Just set this up, testing it overnight, going to sleep right now. Looks promising, though!

----------


## mhollier117

> Just set this up, testing it overnight, going to sleep right now. Looks promising, though!


did you get anything good?

----------


## avatar30

I have gotten a few good things in the last few nights, some 397 boots, essence of destruction x5, azhshara's Veil about 20 stacks.

But I think I have burned sooooo many peeps over the last year that they may have clued up a bit.

----------


## mhollier117

just got a stack of queens garnet for like 2 gold  :Big Grin:

----------


## Tufftuff

If you want to get rid of the summary after every scan, just type /auc config and uncheck the 3 boxes which can be found at the bottom of the page Core Options > General

----------


## mhollier117

> If you want to get rid of the summary after every scan, just type /auc config and uncheck the 3 boxes which can be found at the bottom of the page Core Options > General


you sir are a great man! ive been trying to figure that out and missed it entirely! +2 rep  :Smile:

----------


## shabam

Finally a working Modified Auctioneer, thank you.

----------


## mhollier117

how many people are even using this? not much response  :Frown:

----------


## Ninjaderp

Hey mhollier! Im gonna try it out tonight I think, since I've gotten a second account I could dedicate it for sniping in the nights. I'll try remember give feedback  :Smile:

----------


## mhollier117

> Hey mhollier! Im gonna try it out tonight I think, since I've gotten a second account I could dedicate it for sniping in the nights. I'll try remember give feedback


haha thanks :P it blows my mind how some threads can just die though :P yet the old auctioneer thread has pages and pages and pages, its crazy

----------


## nazgul111

Too bad its based on the worst AH addon ever, from now on i officially hate Auctioneer Addon...

----------


## Calidris

People still using this?

----------


## mhollier117

> Too bad its based on the worst AH addon ever, from now on i officially hate Auctioneer Addon...
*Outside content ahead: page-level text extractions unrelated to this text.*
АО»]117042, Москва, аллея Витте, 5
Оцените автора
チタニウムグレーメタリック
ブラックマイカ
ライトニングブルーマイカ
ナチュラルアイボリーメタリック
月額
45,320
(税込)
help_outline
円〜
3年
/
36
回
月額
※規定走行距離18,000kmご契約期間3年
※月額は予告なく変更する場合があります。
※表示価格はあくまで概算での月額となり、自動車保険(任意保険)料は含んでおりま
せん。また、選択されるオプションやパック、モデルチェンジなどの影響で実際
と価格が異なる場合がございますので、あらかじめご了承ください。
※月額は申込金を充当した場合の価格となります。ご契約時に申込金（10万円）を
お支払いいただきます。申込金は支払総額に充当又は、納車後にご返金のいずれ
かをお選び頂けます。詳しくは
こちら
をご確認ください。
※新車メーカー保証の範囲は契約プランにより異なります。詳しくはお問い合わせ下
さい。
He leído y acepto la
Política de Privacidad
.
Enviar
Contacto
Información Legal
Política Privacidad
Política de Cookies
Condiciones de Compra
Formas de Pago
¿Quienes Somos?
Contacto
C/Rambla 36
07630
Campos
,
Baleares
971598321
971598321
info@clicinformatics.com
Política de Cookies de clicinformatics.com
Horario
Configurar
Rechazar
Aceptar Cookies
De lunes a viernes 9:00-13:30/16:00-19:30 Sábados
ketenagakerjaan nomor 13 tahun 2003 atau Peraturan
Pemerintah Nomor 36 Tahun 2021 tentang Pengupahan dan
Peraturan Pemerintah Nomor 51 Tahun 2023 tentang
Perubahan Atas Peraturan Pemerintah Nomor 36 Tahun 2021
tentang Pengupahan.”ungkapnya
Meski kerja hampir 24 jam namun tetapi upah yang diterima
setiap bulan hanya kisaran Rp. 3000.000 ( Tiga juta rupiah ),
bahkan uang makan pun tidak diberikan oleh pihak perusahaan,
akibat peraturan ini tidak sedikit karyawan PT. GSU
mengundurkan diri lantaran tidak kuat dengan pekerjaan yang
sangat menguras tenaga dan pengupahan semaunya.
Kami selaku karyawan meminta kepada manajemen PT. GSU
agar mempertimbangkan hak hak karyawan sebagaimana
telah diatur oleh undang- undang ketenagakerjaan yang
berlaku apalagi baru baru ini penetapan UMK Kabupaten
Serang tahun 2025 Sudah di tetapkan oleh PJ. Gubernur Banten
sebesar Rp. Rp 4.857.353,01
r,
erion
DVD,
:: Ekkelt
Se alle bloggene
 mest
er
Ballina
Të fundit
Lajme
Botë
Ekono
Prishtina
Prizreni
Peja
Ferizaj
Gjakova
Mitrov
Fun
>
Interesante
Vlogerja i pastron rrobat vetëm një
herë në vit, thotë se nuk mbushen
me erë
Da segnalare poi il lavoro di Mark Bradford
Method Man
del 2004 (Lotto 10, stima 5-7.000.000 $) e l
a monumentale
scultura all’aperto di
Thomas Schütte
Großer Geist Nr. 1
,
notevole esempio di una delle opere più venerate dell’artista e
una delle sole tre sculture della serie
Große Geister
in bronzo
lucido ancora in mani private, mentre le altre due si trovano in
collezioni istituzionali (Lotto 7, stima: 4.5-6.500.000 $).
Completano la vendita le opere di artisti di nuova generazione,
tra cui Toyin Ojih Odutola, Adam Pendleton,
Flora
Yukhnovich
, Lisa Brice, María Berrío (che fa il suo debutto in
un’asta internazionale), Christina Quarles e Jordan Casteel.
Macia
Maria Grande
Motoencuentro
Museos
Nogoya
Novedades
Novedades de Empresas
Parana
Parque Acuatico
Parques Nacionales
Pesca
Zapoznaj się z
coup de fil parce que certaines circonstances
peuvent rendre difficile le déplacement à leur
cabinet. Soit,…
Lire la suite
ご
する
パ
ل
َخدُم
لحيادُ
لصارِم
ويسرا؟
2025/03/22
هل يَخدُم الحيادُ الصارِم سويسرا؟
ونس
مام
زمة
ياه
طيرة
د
if you know how to use it, auctioneer addon is the shit :P




> People still using this?


i assume so xD it works so why not?

----------


## AlexZ112

used this for 1 night now, already got items worth in total of about 45k (moved them to normal auction house, and still waiting for them to sell)

also came across "Reins of the crimson deathcharger" for 1g, though somehow it didnt buy it, i saw it flash by for 1 scan, so someone else might cut me to it, but i figured it would atleast attempt to buyout and give me the message that it cant find it right?
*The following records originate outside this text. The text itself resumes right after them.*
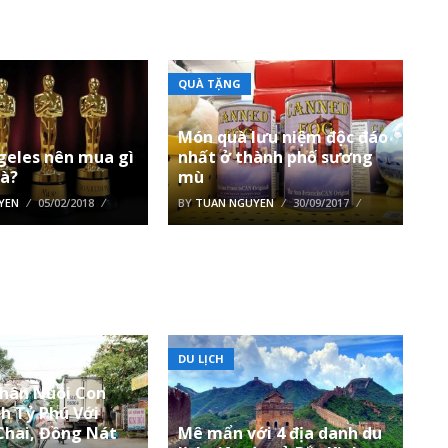
QUÀ TẶNG
Món quà lưu niệm độc đáo
geles nên mua gì
nhất ở thành phố sương
uà?
mù
YEN
05/02/2018
BY
TUAN NGUYEN
30/09/2017
DU LỊCH
hân Nuôi Con
h Tỷ Phú Với
Chai, Đồng Nát
Mê mẩn với 4 địa danh du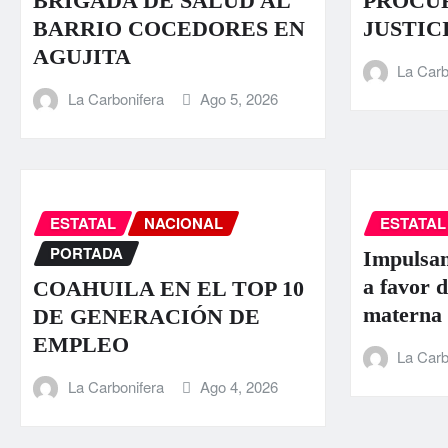
BRIGADA DE SALUD AL
PROCU
BARRIO COCEDORES EN
JUSTIC
AGUJITA
La Carb
La Carbonifera
Ago 5, 2026
ESTATAL
NACIONAL
ESTATAL
PORTADA
Impulsan
a favor d
COAHUILA EN EL TOP 10
materna
DE GENERACIÓN DE
EMPLEO
La Carb
La Carbonifera
Ago 4, 2026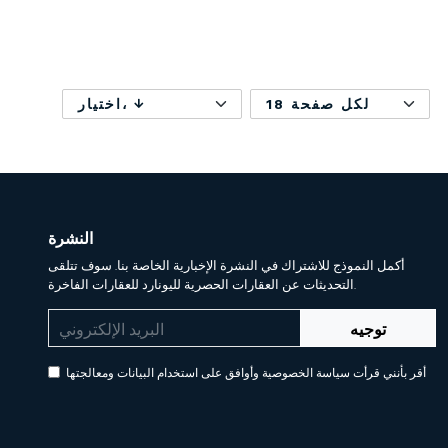
18 لكل صفحة
اختيار،
النشرة
أكمل النموذج للاشتراك في النشرة الإخبارية الخاصة بنا. سوف تتلقى
التحديثات عن العقارات الحصرية لليونارد للعقارات الفاخرة.
توجيه
أقر بأنني قرأت سياسة الخصوصية وأوافق على استخدام البيانات ومعالجتها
just my luck that i missed out on an item that sells for 50k in no time on my server :P

----------


## Tufftuff

Just sniped 3x Vial of the Sands and 397 wrists in ~2h, I f*cking love this little "tool"  :Big Grin:

----------


## Filmfilm

Im trying this out now, but I seem to have some trouble. I configured it as you said, but I tried putting some cheap items up myself. 
He just ignored them. Diden't buy out any of them. What could cause this?  :Smile:

----------


## nazgul111

well despite being based on the worth AH addon ever i start to rrly love this weee thing, already made some(read: Lots) enemies, some1 even wanned to raid/guild ban me on the realm by spamming trade channel hehe

@Filmfilm

Well you sure that the items you have put up on ah were not 'common' quality since you have thoose filtered out in options :Wink:

----------


## Mpzor

Can someone please post a couple of pictures of all the settings if you've made this work? Had it running for 10hours now on two different accounts on two different servers and i've gotten nothing.

Thanks in advance  :Smile:

----------


## Filmfilm

> @Filmfilm
> 
> Well you sure that the items you have put up on ah were not 'common' quality since you have thoose filtered out in options


Yes, i have poor and commen filtered out, but put a green uncommon up, he dident buy it.  :Frown: 
Do you have screenshot of settings? I would love them!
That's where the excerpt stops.